Par ailleurs, le décor des briquets est un argument marketing important pour Clipper qui développe des collections variées et éphémères incitant les consommateurs au rachat (plusieurs consommateurs présentent ainsi leur collection de briquet Clipper sur leur page de réseaux sociaux).

L’association considère que Clipper induit également le consommateur en erreur, lorsque la marque Clipper annonce qu’elle « contribue à la reforestation de ta planète, en plantant des milliers d’arbres tous les ans ».

A cet égard, l’impact social et environnemental positif mis en avant par la marque Clipper permettrait de créer un lien abusif entre les actions générales de la société Flamagas en matière de développement durable et les propriétés propres à ses briquets. Selon France Nature Environnement, le fait d’associer dans une même vidéo publicitaire un briquet plastique et les actions de reforestation volontaires engagées par la société Flamagas alors qu’il n’existe aucun lien direct entre ces deux actions est de nature à induire le public en erreur sur la réalité des actions de l’annonceur ainsi que sur les propriétés de ses produits en matière de développement durable. Elle en déduit que ce lien est contraire au point 4.3 de la recommandation thématique développement durable de l’ARPP.
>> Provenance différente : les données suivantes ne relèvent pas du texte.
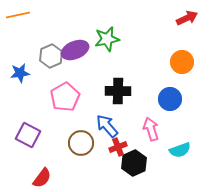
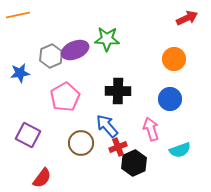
green star: rotated 15 degrees clockwise
orange circle: moved 8 px left, 3 px up
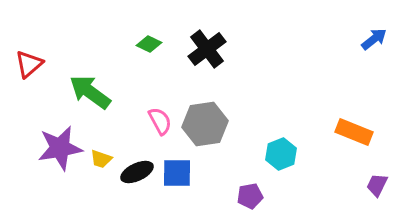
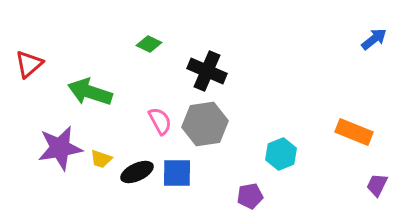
black cross: moved 22 px down; rotated 30 degrees counterclockwise
green arrow: rotated 18 degrees counterclockwise
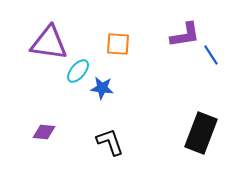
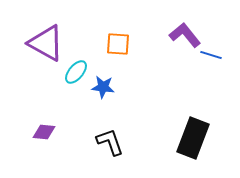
purple L-shape: rotated 120 degrees counterclockwise
purple triangle: moved 3 px left; rotated 21 degrees clockwise
blue line: rotated 40 degrees counterclockwise
cyan ellipse: moved 2 px left, 1 px down
blue star: moved 1 px right, 1 px up
black rectangle: moved 8 px left, 5 px down
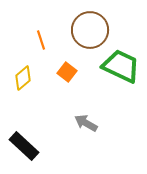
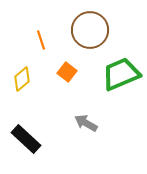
green trapezoid: moved 8 px down; rotated 48 degrees counterclockwise
yellow diamond: moved 1 px left, 1 px down
black rectangle: moved 2 px right, 7 px up
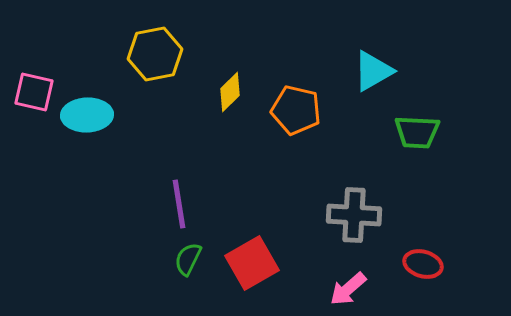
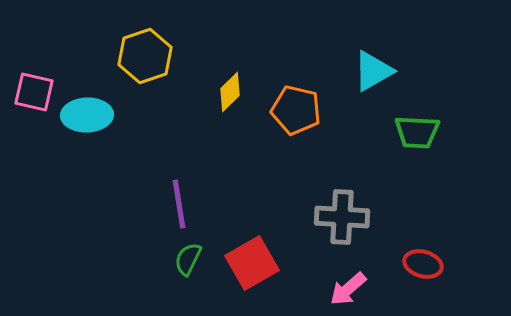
yellow hexagon: moved 10 px left, 2 px down; rotated 8 degrees counterclockwise
gray cross: moved 12 px left, 2 px down
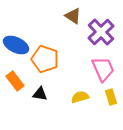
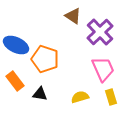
purple cross: moved 1 px left
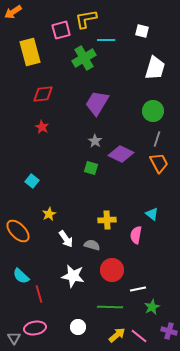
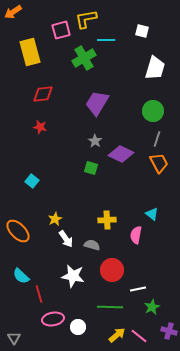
red star: moved 2 px left; rotated 16 degrees counterclockwise
yellow star: moved 6 px right, 5 px down
pink ellipse: moved 18 px right, 9 px up
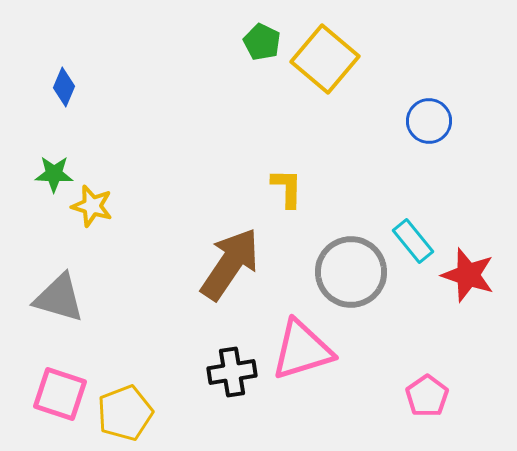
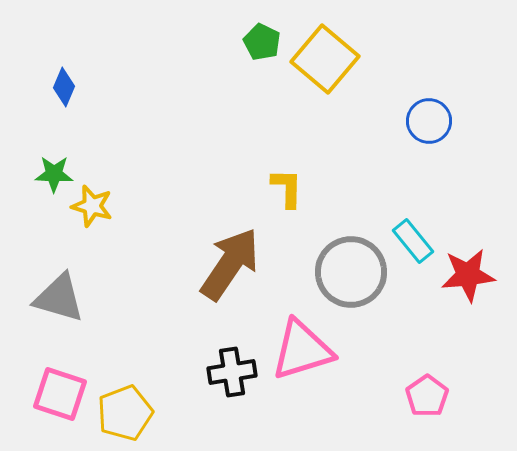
red star: rotated 24 degrees counterclockwise
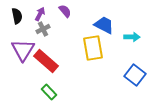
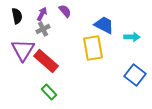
purple arrow: moved 2 px right
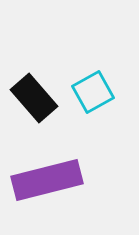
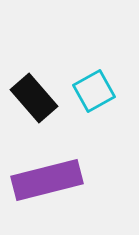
cyan square: moved 1 px right, 1 px up
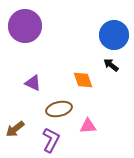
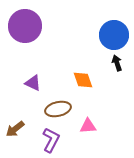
black arrow: moved 6 px right, 2 px up; rotated 35 degrees clockwise
brown ellipse: moved 1 px left
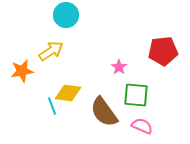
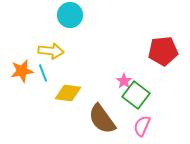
cyan circle: moved 4 px right
yellow arrow: rotated 40 degrees clockwise
pink star: moved 5 px right, 14 px down
green square: rotated 32 degrees clockwise
cyan line: moved 9 px left, 33 px up
brown semicircle: moved 2 px left, 7 px down
pink semicircle: rotated 90 degrees counterclockwise
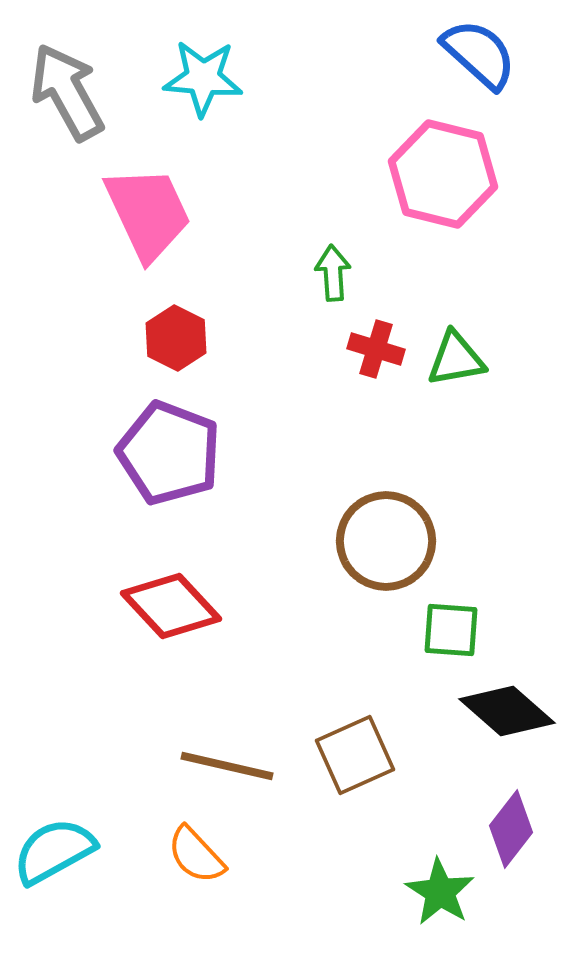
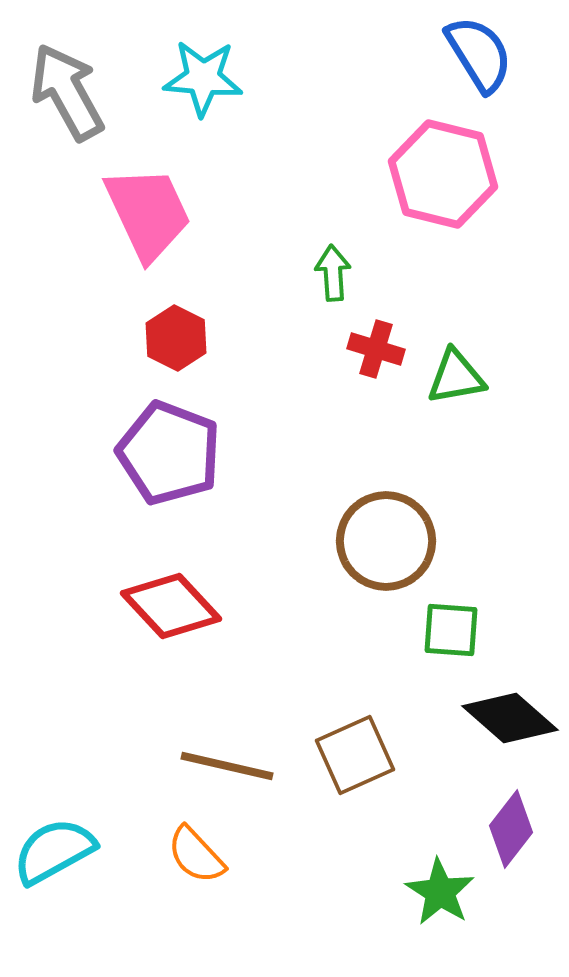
blue semicircle: rotated 16 degrees clockwise
green triangle: moved 18 px down
black diamond: moved 3 px right, 7 px down
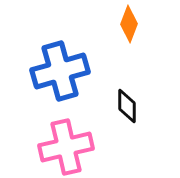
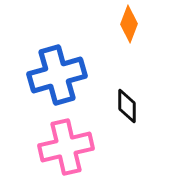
blue cross: moved 3 px left, 4 px down
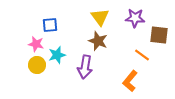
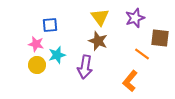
purple star: rotated 24 degrees counterclockwise
brown square: moved 1 px right, 3 px down
orange line: moved 1 px up
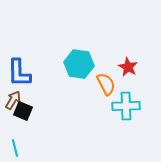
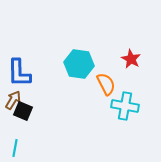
red star: moved 3 px right, 8 px up
cyan cross: moved 1 px left; rotated 12 degrees clockwise
cyan line: rotated 24 degrees clockwise
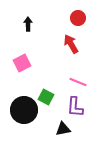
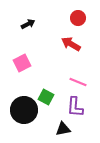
black arrow: rotated 64 degrees clockwise
red arrow: rotated 30 degrees counterclockwise
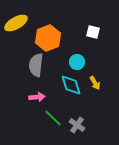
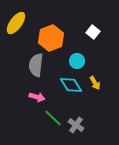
yellow ellipse: rotated 25 degrees counterclockwise
white square: rotated 24 degrees clockwise
orange hexagon: moved 3 px right
cyan circle: moved 1 px up
cyan diamond: rotated 15 degrees counterclockwise
pink arrow: rotated 21 degrees clockwise
gray cross: moved 1 px left
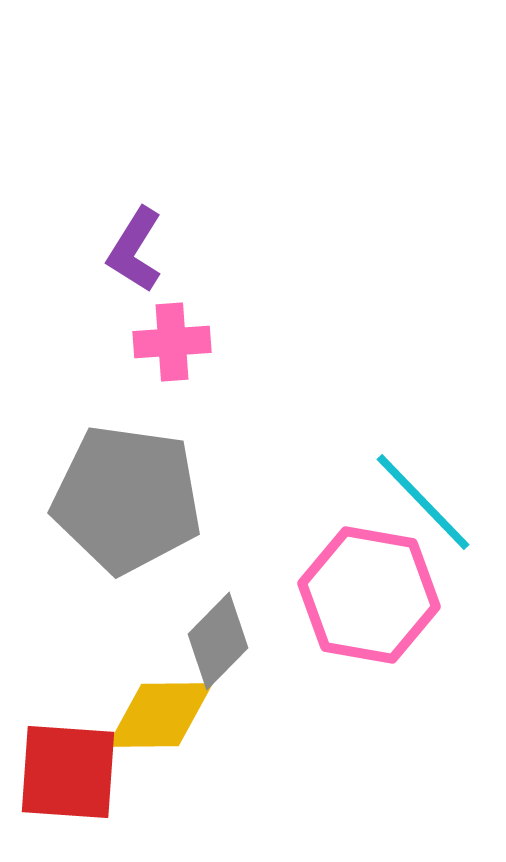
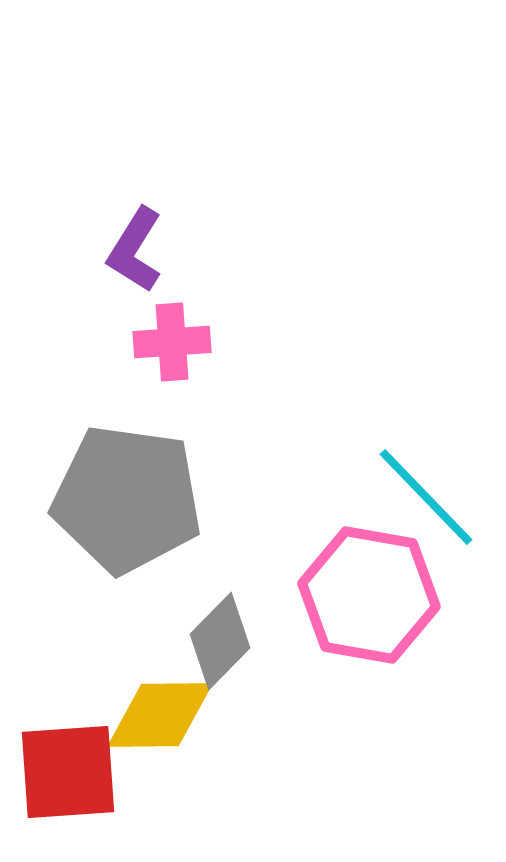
cyan line: moved 3 px right, 5 px up
gray diamond: moved 2 px right
red square: rotated 8 degrees counterclockwise
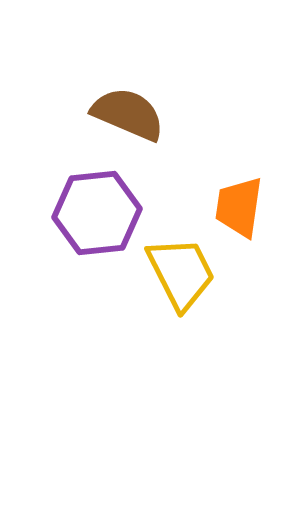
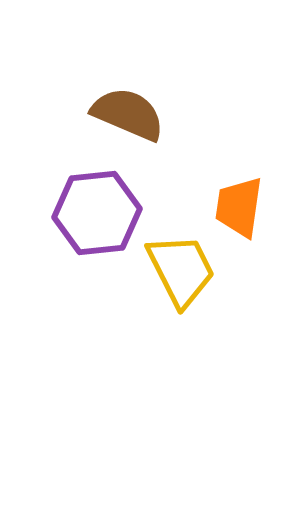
yellow trapezoid: moved 3 px up
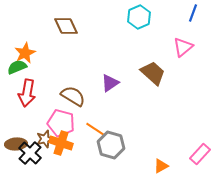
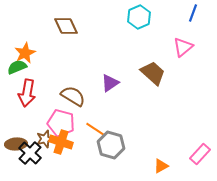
orange cross: moved 1 px up
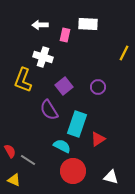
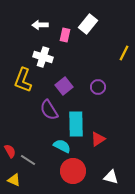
white rectangle: rotated 54 degrees counterclockwise
cyan rectangle: moved 1 px left; rotated 20 degrees counterclockwise
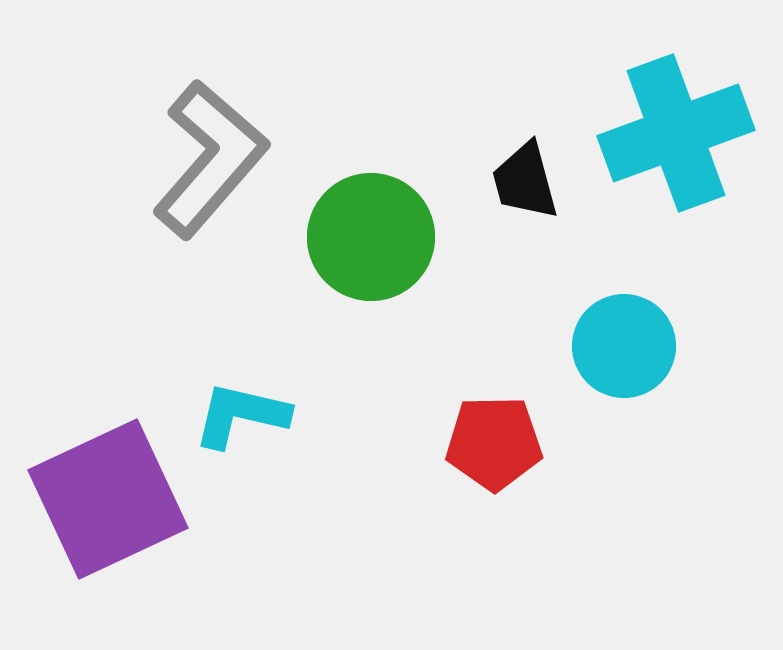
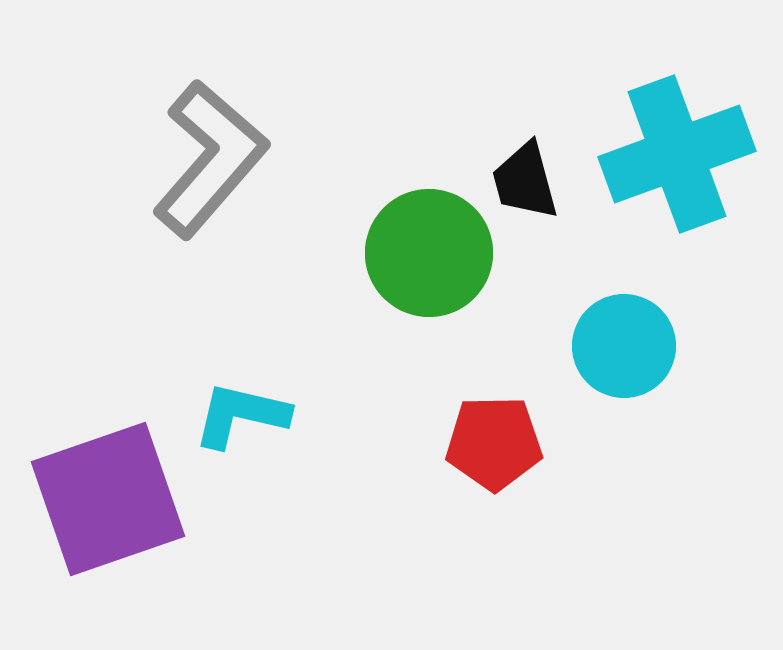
cyan cross: moved 1 px right, 21 px down
green circle: moved 58 px right, 16 px down
purple square: rotated 6 degrees clockwise
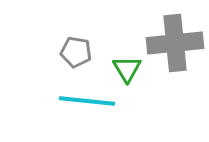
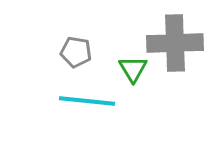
gray cross: rotated 4 degrees clockwise
green triangle: moved 6 px right
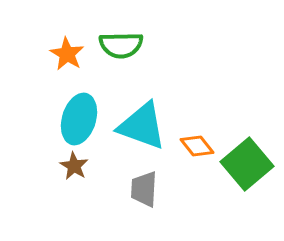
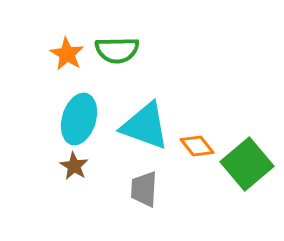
green semicircle: moved 4 px left, 5 px down
cyan triangle: moved 3 px right
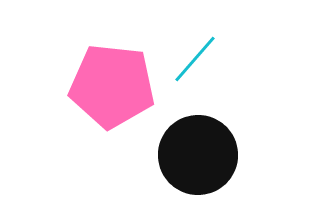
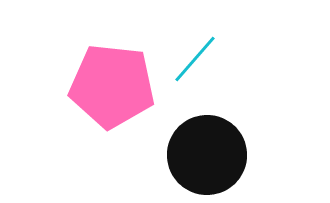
black circle: moved 9 px right
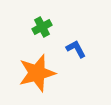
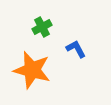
orange star: moved 5 px left, 3 px up; rotated 30 degrees clockwise
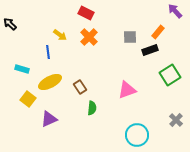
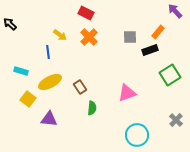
cyan rectangle: moved 1 px left, 2 px down
pink triangle: moved 3 px down
purple triangle: rotated 30 degrees clockwise
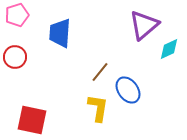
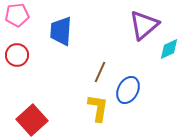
pink pentagon: rotated 10 degrees clockwise
blue trapezoid: moved 1 px right, 2 px up
red circle: moved 2 px right, 2 px up
brown line: rotated 15 degrees counterclockwise
blue ellipse: rotated 64 degrees clockwise
red square: rotated 36 degrees clockwise
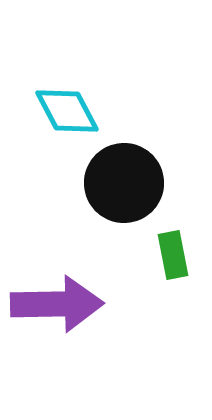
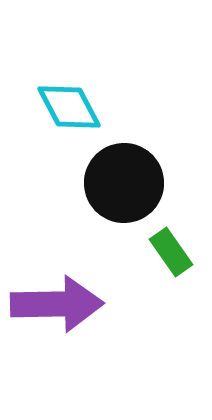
cyan diamond: moved 2 px right, 4 px up
green rectangle: moved 2 px left, 3 px up; rotated 24 degrees counterclockwise
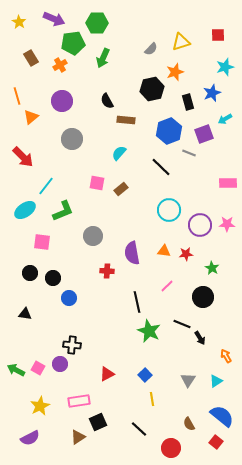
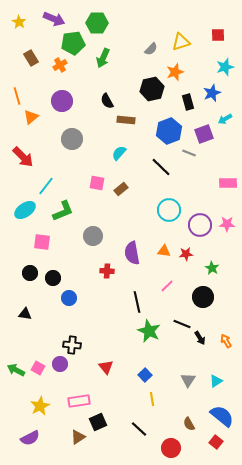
orange arrow at (226, 356): moved 15 px up
red triangle at (107, 374): moved 1 px left, 7 px up; rotated 42 degrees counterclockwise
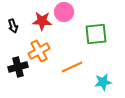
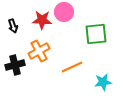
red star: moved 1 px up
black cross: moved 3 px left, 2 px up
L’association plaignante soutient encore qu’à ces manquements, s’ajoute le fait que la marque communique également à l’aide de logos et pictogrammes environnementaux qui sont de nature à suggérer sans fondement une approbation officielle ou une certification par un tiers, contraire à l’article D5 du code de communications de la Chambre de commerce internationale.

La société Flamagas a été informée, par courriel avec accusé de réception du                                   8 juin 2020, de la plainte dont copie lui a été transmise et des dispositions dont la violation est invoquée.

Elle fait valoir qu’elle prend cette plainte très au sérieux, son engagement pour la protection de l’environnement étant particulièrement important pour la marque et constituant l’un des piliers de son développement depuis de nombreuses années et pour les années à venir.

Le fait que Clipper commercialise un briquet réutilisable est loin d’être anecdotique, mais constitue une véritable rupture sur le marché du briquet en plastique, lequel est très massivement jetable (plus de 90% sur un marché de 13 milliards de briquets en plastique vendus par an).

En premier lieu, la société Flamagas considère que, conformément à l’article 3 de son Règlement Intérieur, le Jury de Déontologie Publicitaire n’est pas compétent pour rendre un avis sur les messages figurant sur le catalogue de la société, ni sur la vidéo publiée sur la page Facebook de Clipper France dès lors que celles-ci ont été émises plus de deux mois avant la date de la plainte et que ces messages ne constituent pas des publicités à destination d’un public de consommateur.

En tout état de cause, la société Flamagas considère que les reproches du plaignant ne sont pas justifiés. En effet, les publicités en question ne sont pas susceptibles de contrevenir aux règles déontologiques de l’ARPP et de la Chambre de Commerce Internationale dans la mesure où les allégations qu’elles comportent sont justifiées et ne sont pas susceptibles de tromper le public.

Pour apprécier l’impact de ces publicités, il convient selon la société de tenir compte du fait que (i) la publicité figurant dans le catalogue n’est pas destinée à un public de consommateurs mais à des professionnels de la vente de tabac et d’accessoires liés au tabac et que (ii) la vidéo publiée sur le compte Facebook de la marque n’était accessible qu’aux abonnées du compte Facebook de Clipper France. En premier lieu, le plaignant reproche à Flamagas de se présenter comme une marque se souciant de l’environnement et aux valeurs « écologiques ». Le plaignant reproche notamment aux communications publicitaires de la marque Clipper de faire un lien entre les briquets qu’elle commercialise et la protection de l’environnement.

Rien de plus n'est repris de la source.